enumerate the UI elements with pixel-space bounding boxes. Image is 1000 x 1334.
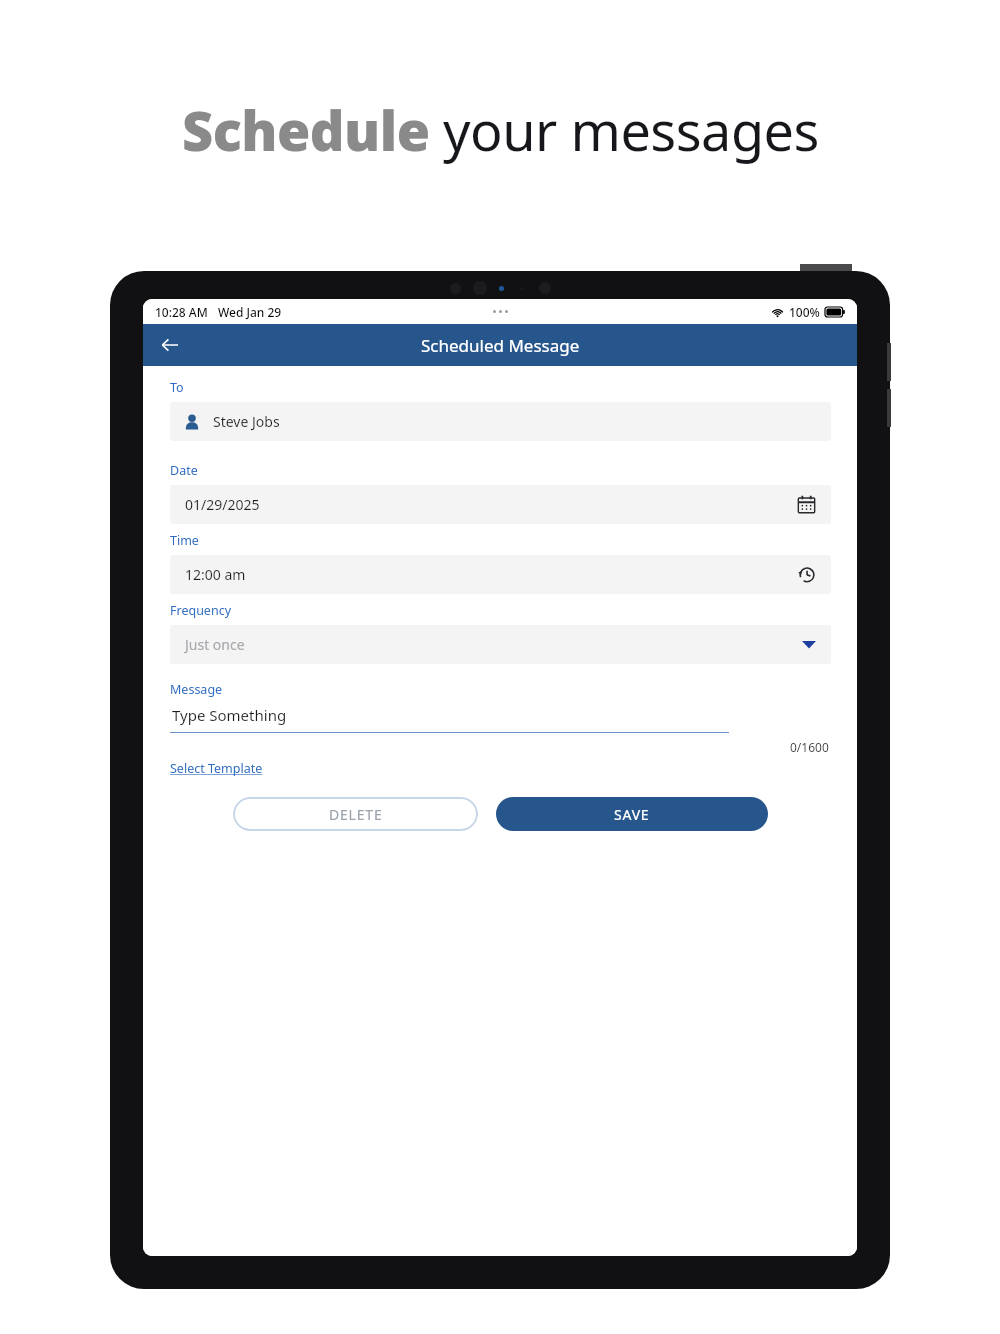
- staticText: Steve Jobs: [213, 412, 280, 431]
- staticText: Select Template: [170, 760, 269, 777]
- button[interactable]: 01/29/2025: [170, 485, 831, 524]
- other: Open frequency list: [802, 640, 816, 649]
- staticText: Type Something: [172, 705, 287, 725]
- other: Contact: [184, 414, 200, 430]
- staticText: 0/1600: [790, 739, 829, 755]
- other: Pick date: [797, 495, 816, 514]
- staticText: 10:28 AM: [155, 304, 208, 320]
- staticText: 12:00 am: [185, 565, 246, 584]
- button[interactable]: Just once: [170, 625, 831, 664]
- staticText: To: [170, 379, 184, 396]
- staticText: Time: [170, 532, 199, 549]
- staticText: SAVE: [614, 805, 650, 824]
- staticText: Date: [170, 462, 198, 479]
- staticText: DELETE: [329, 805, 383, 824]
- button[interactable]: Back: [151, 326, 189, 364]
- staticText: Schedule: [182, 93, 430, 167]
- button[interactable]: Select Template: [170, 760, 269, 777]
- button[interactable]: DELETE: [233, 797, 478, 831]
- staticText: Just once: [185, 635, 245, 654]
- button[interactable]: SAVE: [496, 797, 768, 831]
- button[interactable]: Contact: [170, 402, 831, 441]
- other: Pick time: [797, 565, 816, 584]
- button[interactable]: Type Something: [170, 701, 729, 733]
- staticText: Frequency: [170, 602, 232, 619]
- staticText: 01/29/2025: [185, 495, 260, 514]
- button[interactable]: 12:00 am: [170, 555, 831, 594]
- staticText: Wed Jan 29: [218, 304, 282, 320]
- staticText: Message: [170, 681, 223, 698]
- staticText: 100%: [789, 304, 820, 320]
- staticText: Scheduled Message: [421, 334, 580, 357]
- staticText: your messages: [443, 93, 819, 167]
※ ※ ※
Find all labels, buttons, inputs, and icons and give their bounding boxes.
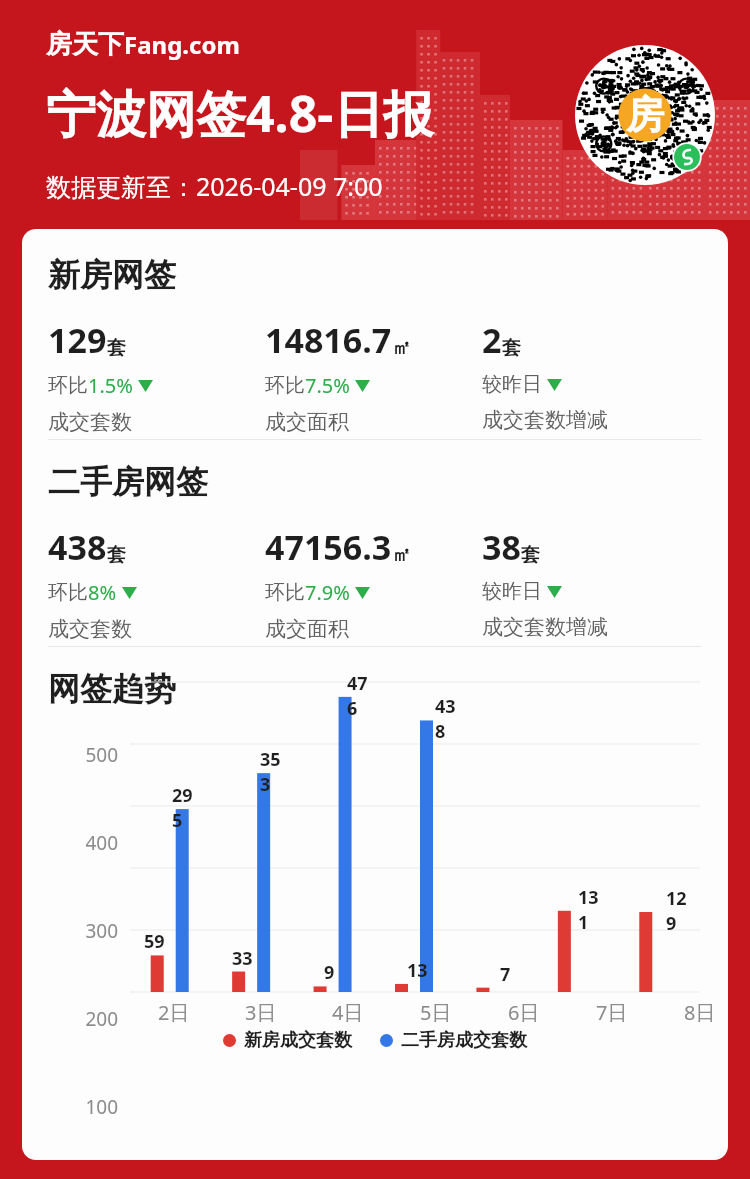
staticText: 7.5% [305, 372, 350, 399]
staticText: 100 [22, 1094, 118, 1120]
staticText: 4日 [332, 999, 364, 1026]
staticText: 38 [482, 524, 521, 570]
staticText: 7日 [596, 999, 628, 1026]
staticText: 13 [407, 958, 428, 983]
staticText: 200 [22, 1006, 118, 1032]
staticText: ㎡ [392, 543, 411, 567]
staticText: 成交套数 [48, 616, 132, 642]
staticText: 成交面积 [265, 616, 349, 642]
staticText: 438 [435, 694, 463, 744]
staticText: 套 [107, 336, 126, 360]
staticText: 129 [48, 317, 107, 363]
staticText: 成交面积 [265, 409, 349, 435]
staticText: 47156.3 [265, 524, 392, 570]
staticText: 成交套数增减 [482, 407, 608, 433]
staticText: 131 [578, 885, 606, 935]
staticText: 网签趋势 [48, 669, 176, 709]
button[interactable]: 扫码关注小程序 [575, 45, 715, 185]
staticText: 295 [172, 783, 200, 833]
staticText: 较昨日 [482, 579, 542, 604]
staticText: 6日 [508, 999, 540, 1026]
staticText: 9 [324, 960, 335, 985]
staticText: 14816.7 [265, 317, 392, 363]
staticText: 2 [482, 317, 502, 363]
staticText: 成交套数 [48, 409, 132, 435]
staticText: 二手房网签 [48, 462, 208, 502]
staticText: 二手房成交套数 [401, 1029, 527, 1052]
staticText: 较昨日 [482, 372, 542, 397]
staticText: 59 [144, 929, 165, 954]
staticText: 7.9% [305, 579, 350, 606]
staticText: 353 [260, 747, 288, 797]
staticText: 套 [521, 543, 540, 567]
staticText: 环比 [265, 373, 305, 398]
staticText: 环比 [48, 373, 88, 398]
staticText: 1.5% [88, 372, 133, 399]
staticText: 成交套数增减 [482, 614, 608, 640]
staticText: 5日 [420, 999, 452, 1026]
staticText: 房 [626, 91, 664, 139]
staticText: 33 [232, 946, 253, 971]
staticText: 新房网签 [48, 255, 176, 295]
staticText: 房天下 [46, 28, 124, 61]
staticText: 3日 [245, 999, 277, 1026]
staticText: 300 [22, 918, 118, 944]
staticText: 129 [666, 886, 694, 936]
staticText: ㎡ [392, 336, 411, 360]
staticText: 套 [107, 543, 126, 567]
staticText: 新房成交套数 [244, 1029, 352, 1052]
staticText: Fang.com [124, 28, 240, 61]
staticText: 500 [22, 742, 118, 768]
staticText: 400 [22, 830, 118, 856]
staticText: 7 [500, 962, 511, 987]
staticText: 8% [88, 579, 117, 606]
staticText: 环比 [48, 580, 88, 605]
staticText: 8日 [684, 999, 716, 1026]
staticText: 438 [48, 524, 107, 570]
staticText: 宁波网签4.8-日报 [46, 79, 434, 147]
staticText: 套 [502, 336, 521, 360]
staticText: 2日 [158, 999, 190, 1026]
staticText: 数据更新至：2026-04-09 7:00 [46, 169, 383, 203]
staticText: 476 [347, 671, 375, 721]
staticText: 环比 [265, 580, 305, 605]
※ ※ ※
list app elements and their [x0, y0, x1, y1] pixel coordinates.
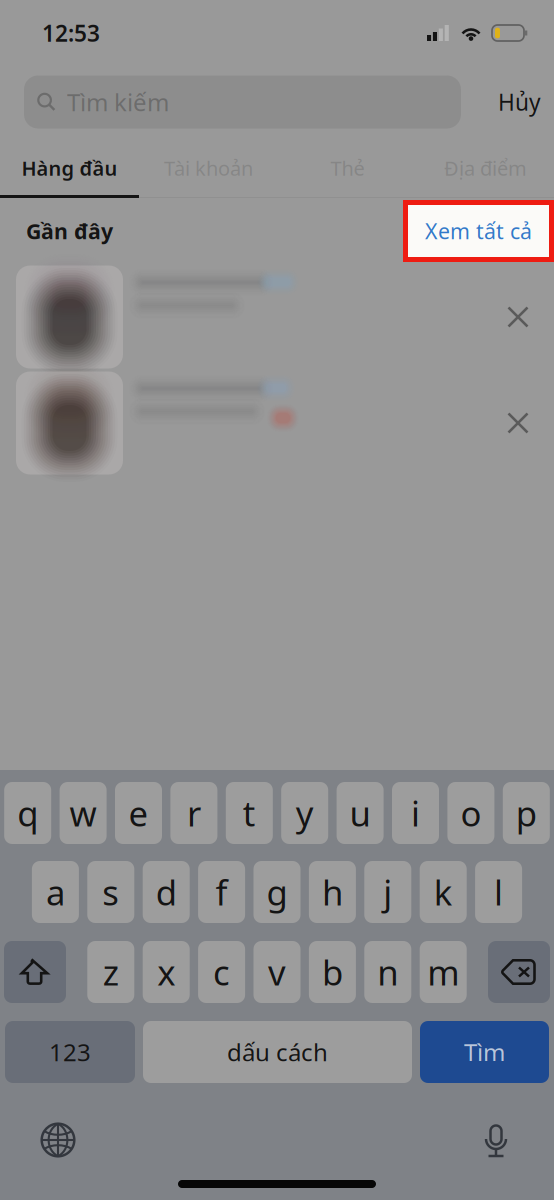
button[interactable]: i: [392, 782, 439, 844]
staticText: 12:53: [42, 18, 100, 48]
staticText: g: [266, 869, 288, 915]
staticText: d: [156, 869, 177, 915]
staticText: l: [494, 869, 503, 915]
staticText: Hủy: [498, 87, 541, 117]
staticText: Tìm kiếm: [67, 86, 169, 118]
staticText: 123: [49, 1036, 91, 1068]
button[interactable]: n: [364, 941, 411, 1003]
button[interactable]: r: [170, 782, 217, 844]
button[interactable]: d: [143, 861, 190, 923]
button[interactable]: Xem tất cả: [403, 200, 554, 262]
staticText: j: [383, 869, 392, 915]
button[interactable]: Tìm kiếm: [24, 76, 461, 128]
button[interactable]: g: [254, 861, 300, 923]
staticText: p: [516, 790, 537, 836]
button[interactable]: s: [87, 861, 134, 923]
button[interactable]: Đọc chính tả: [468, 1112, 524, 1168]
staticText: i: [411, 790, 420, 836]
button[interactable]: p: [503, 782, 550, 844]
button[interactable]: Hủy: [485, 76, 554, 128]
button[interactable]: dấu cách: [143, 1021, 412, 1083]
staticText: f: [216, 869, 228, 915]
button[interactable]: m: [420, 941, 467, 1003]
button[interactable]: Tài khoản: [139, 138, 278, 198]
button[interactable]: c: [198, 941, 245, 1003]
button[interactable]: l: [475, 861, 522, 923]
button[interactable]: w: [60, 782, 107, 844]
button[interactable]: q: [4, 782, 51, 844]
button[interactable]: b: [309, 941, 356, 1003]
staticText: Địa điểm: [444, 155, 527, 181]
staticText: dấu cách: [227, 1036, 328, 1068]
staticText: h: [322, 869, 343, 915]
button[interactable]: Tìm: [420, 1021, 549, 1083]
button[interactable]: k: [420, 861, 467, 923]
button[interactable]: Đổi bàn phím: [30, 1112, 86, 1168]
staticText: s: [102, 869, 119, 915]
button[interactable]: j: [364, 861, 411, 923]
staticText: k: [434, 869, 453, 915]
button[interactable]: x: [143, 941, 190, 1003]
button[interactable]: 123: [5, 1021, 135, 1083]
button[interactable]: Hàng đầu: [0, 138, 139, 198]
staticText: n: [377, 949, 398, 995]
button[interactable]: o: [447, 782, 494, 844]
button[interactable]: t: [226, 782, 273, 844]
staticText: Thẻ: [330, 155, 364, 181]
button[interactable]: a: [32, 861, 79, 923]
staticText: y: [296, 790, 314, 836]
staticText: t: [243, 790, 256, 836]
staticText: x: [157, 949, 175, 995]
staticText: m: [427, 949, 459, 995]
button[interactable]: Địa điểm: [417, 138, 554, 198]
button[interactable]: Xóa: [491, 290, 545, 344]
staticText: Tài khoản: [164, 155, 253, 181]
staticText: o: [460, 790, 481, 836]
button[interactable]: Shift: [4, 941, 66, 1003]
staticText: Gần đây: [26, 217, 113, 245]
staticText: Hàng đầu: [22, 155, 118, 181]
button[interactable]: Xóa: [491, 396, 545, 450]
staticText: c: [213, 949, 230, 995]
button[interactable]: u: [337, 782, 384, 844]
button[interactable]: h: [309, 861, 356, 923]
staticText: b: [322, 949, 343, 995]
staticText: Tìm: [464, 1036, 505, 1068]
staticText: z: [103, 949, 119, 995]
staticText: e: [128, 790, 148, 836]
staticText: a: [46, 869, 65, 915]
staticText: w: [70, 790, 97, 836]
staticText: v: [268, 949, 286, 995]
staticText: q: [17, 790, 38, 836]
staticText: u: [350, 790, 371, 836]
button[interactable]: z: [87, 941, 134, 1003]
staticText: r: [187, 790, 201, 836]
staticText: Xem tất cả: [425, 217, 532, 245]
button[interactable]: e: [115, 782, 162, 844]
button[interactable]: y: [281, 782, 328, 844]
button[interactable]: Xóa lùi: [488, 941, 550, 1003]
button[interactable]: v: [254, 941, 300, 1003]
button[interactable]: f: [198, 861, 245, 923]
※ ※ ※
**Problem to solve**. When a line in the material above contains the word "once", copy that line out.

**Your response**.
- button[interactable]: Just once: [170, 625, 831, 664]
- staticText: Just once: [185, 635, 245, 654]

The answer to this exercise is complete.